FaceErase is a modular deep learning pipeline for face anonymization that I developed while in the Insight Data Science program in Autumn 2018.
This is a first step toward an open-source pipeline for human anonymization in visual media. The ultimate goal is to develop a tool that can anonymize human faces, license plates, and other sensitive objects in a broad variety of poses, lighting conditions, and scales.
To this end, I chose the WIDER FACE dataset, which is a richly annotated collection of over 32,000 images of human faces with a 40/10/50 train-validation-test split for each of its 61 event classes. Since this data set is currently being used in the Wider Face and Pedestrian Challenge, annotation for the test set is unavailable. Thus the data for the Insight project consisted only of the train and validation subsets.
The model is a PyTorch implementation of U-Net, with a few modifications. U-Net is a fully-convolutional neural network that was originally designed for biomedical image segmentation. Since its introduction in 2015, it has found broader applications in computer vision. (For an example, see the Carvana Image Masking Challenge.)
The above image comes from the original 2015 paper and is a rough approximation of the architecture that I used. My architecture takes a one-channel 256x256 image as input, and it returns a one-channel 256x256 image mask. The network has 21 layers and incorporates batch normalization after each 3x3 convolution operation. The convolutions are preceded by same padding, and max-pooling is performed with a 2x2 kernel and a stride of 2. The effect of this is to halve both image dimensions when downsampling.

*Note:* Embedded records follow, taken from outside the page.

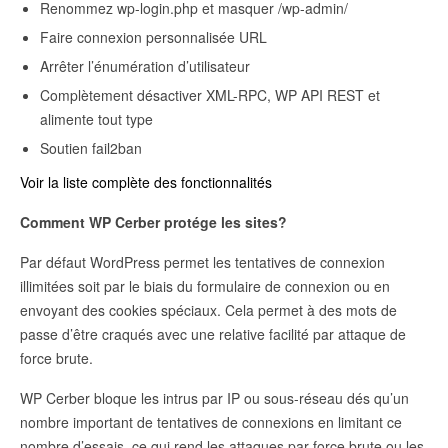
Renommez wp-login.php et masquer /wp-admin/
Faire connexion personnalisée URL
Arrêter l’énumération d’utilisateur
Complètement désactiver XML-RPC, WP API REST et
alimente tout type
Soutien fail2ban
Voir la liste complète des fonctionnalités
Comment WP Cerber protége les sites?
Par défaut WordPress permet les tentatives de connexion
illimitées soit par le biais du formulaire de connexion ou en
envoyant des cookies spéciaux. Cela permet à des mots de
passe d’être craqués avec une relative facilité par attaque de
force brute.
WP Cerber bloque les intrus par IP ou sous-réseau dés qu’un
nombre important de tentatives de connexions en limitant ce
nombre d’essais, ce qui rend les attaques par force brute ou les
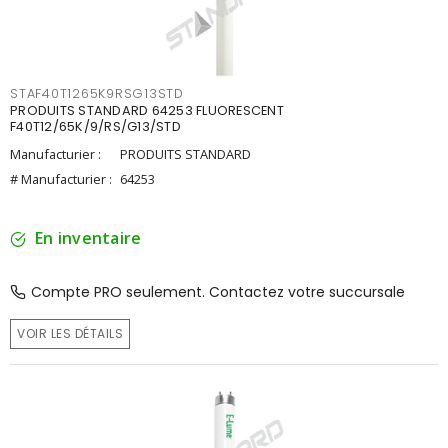
STAF40T1265K9RSG13STD
PRODUITS STANDARD 64253 FLUORESCENT
F40T12/65K/9/RS/G13/STD
Manufacturier :
PRODUITS STANDARD
# Manufacturier :
64253
En inventaire
Compte PRO seulement. Contactez votre succursale
VOIR LES DÉTAILS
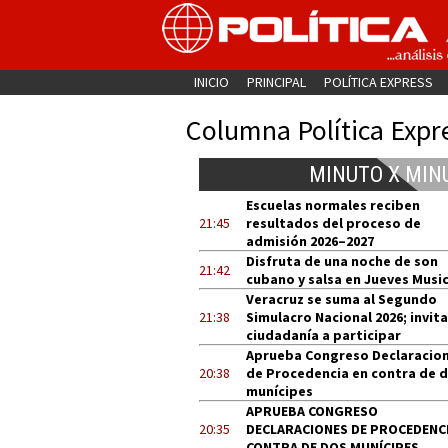
INICIO
PRINCIPAL
POLÍTICA EXPRESS
Columna Política Expr
MINUTO X MIN
Escuelas normales reciben
21:45
resultados del proceso de
admisión 2026–2027
Disfruta de una noche de son
21:42
cubano y salsa en Jueves Music
Veracruz se suma al Segundo
21:38
Simulacro Nacional 2026; invita
ciudadanía a participar
Aprueba Congreso Declaracio
20:38
de Procedencia en contra de 
munícipes
APRUEBA CONGRESO
20:35
DECLARACIONES DE PROCEDENCI
CONTRA DE DOS MUNÍCIPES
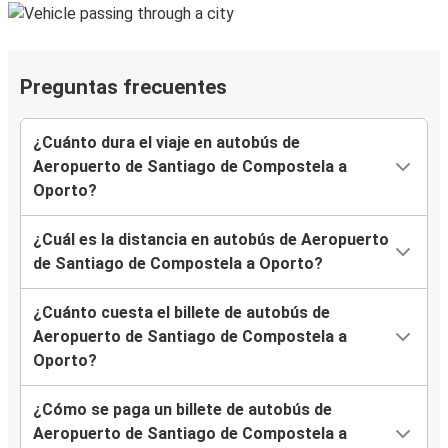
Preguntas frecuentes
¿Cuánto dura el viaje en autobús de
Aeropuerto de Santiago de Compostela a
Oporto?
¿Cuál es la distancia en autobús de Aeropuerto
de Santiago de Compostela a Oporto?
¿Cuánto cuesta el billete de autobús de
Aeropuerto de Santiago de Compostela a
Oporto?
¿Cómo se paga un billete de autobús de
Aeropuerto de Santiago de Compostela a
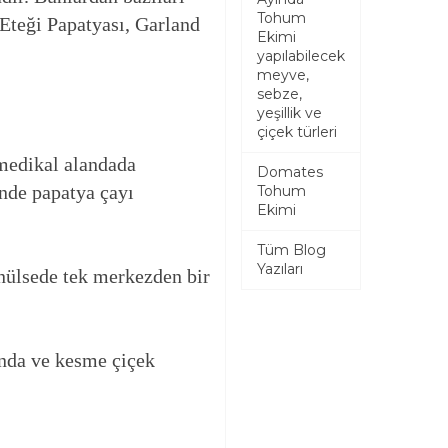
Tohum
Eteği Papatyası, Garland
Ekimi
yapılabilecek
meyve,
sebze,
yeşillik ve
çiçek türleri
 medikal alandada
Domates
inde papatya çayı
Tohum
Ekimi
Tüm Blog
Yazıları
ünülsede tek merkezden bir
ında ve kesme çiçek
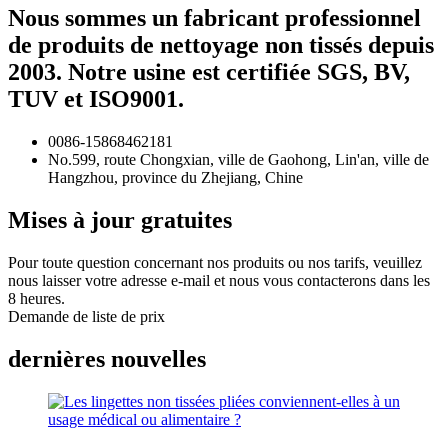
Nous sommes un fabricant professionnel
de produits de nettoyage non tissés depuis
2003. Notre usine est certifiée SGS, BV,
TUV et ISO9001.
0086-15868462181
No.599, route Chongxian, ville de Gaohong, Lin'an, ville de
Hangzhou, province du Zhejiang, Chine
Mises à jour gratuites
Pour toute question concernant nos produits ou nos tarifs, veuillez
nous laisser votre adresse e-mail et nous vous contacterons dans les
8 heures.
Demande de liste de prix
dernières nouvelles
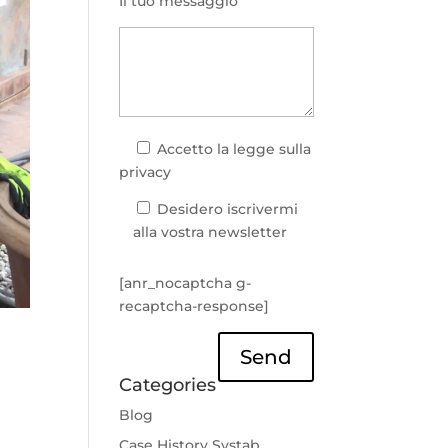
Il tuo messaggio
Accetto la
legge sulla
privacy
Desidero iscrivermi
alla vostra newsletter
[anr_nocaptcha g-
recaptcha-response]
Send
Categories
Blog
Case History Systab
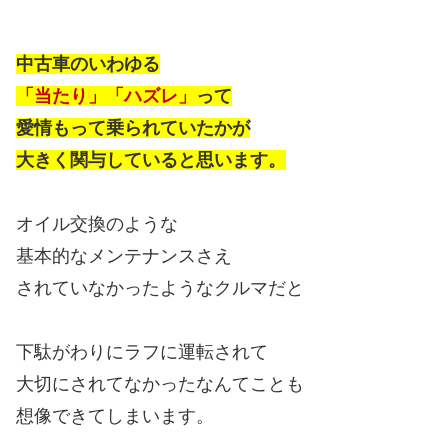
中古車のいわゆる
「当たり」「ハズレ」
って
愛情もって乗られていたかが
大きく関与していると思います。
オイル交換のような
基本的なメンテナンスさえ
されていなかったようなクルマだと
下駄がわりにラフに運転されて
大切にされてなかったなんてことも
想像できてしまいます。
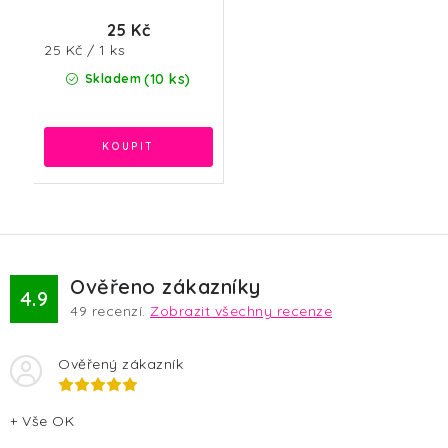
25 Kč
Měrná
25 Kč / 1 ks
cena:
(10 ks)
Skladem
Ověřeno zákazníky
4.9
49
recenzí.
Zobrazit všechny recenze
Ověřený zákazník
+ Vše OK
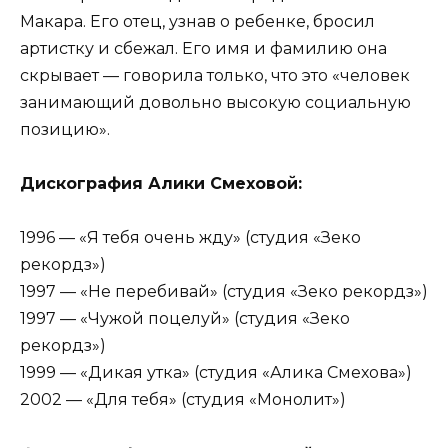
Макара. Его отец, узнав о ребенке, бросил
артистку и сбежал. Его имя и фамилию она
скрывает — говорила только, что это «человек
занимающий довольно высокую социальную
позицию».
Дискография Алики Смеховой:
1996 — «Я тебя очень жду» (студия «Зеко
рекордз»)
1997 — «Не перебивай» (студия «Зеко рекордз»)
1997 — «Чужой поцелуй» (студия «Зеко
рекордз»)
1999 — «Дикая утка» (студия «Алика Смехова»)
2002 — «Для тебя» (студия «Монолит»)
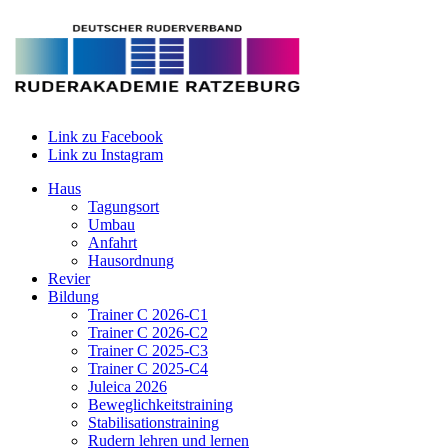
Link zu Facebook
Link zu Instagram
Haus
Tagungsort
Umbau
Anfahrt
Hausordnung
Revier
Bildung
Trainer C 2026-C1
Trainer C 2026-C2
Trainer C 2025-C3
Trainer C 2025-C4
Juleica 2026
Beweglichkeitstraining
Stabilisationstraining
Rudern lehren und lernen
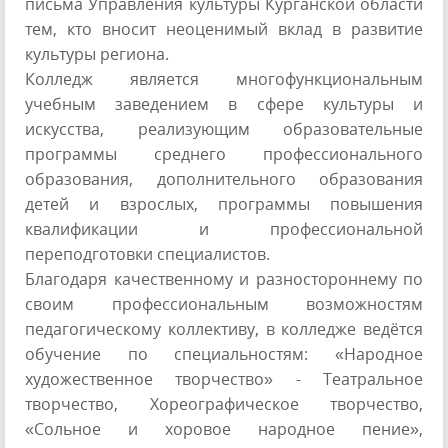
письма Управления культуры Курганской области
тем, кто вносит неоценимый вклад в развитие
культуры региона.
Колледж является многофункциональным
учебным заведением в сфере культуры и
искусства, реализующим образовательные
программы среднего профессионального
образования, дополнительного образования
детей и взрослых, программы повышения
квалификации и профессиональной
переподготовки специалистов.
Благодаря качественному и разностороннему по
своим профессиональным возможностям
педагогическому коллективу, в колледже ведётся
обучение по специальностям: «Народное
художественное творчество» - Театральное
творчество, Хореографическое творчество,
«Сольное и хоровое народное пение»,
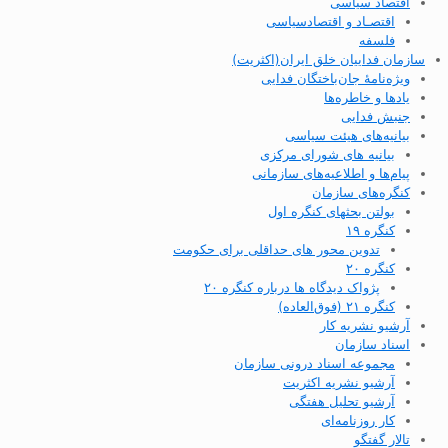
اقتصاد سیاسی
اقتصـاد و اقتصاد‌سیاسی
فلسفه
سازمان فداییان خلق ایران(اکثریت)
ویژه‌نامهٔ جان‌باختگان فدایی
یادها و خاطره‌ها
جنبش فدایی
بیانیه‌های هیئت سیاسی
بیانیه های شورای مرکزی
پیام‌ها و اطلاعیه‌های سازمانی
کنگره‌های سازمان
بولتن بحثهای کنگره اول
کنگره ۱۹
تدوین محور های حداقلی برای حکومت
کنگره ۲۰
پژواک دیدگاه ها درباره کنگره ۲۰
کنگره ۲۱ (فوق‌العاده)
آرشیو نشریه کار
اسناد سازمان
مجموعه اسناد درونی سازمان
آرشیو نشریه اکثریت
آرشیو تحلیل هفتگی
کار روزنامه‌ای
تالار گفتگو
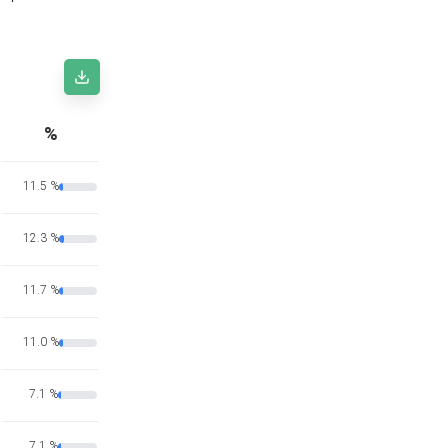
%
11.5 %
12.3 %
11.7 %
11.0 %
7.1 %
7.1 %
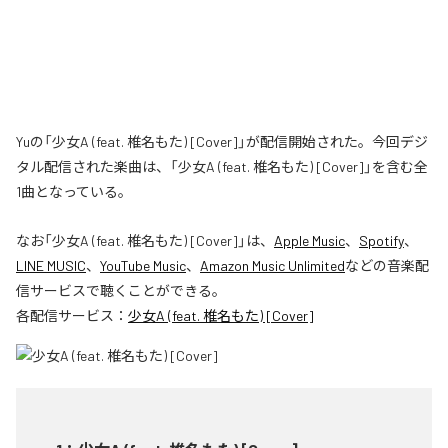
Yuの「少女A (feat. 椎名もた) [Cover]」が配信開始された。今回デジ
タル配信された楽曲は、「少女A (feat. 椎名もた) [Cover]」を含む全
1曲となっている。
なお「
少女A (feat. 椎名もた) [Cover]
」は、
Apple Music
、
Spotify
、
LINE MUSIC
、
YouTube Music
、
Amazon Music Unlimited
などの音楽配
信サービスで聴くことができる。
各配信サービス：
少女A (feat. 椎名もた) [Cover]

The top-left image is an input to U-Net. The top right is its mask label. The bottom-left image is an output. The reason for this appearance is that U-Net outputs a pixel-by-pixel probability for the presence of that pixel in the "face" class. One sees that pixels that are located within regions that correspond to the whitespaces of the mask label are given a non-zero value. The image on the bottom-right is a binary mask that is produced with a threshold value which depends on the distribution of pixel intensities in U-Net's output. This mask is then applied to the input image to occlude faces. Finally, the occlusions are inpainted with OpenCV to produce a smoother anonymization. To summarize:
Potential use cases involve any company that would need to comply with privacy regulations such as the European Union's GDPR. Consider, for example, a photography/film company that intends to disseminate visual media featuring individuals who did not consent to an appearance in its footage. Such a company would be bound by law to anonymize any such person prior to dissemination. There is a strong incentive to comply, as penalities for non-compliance can be considerable.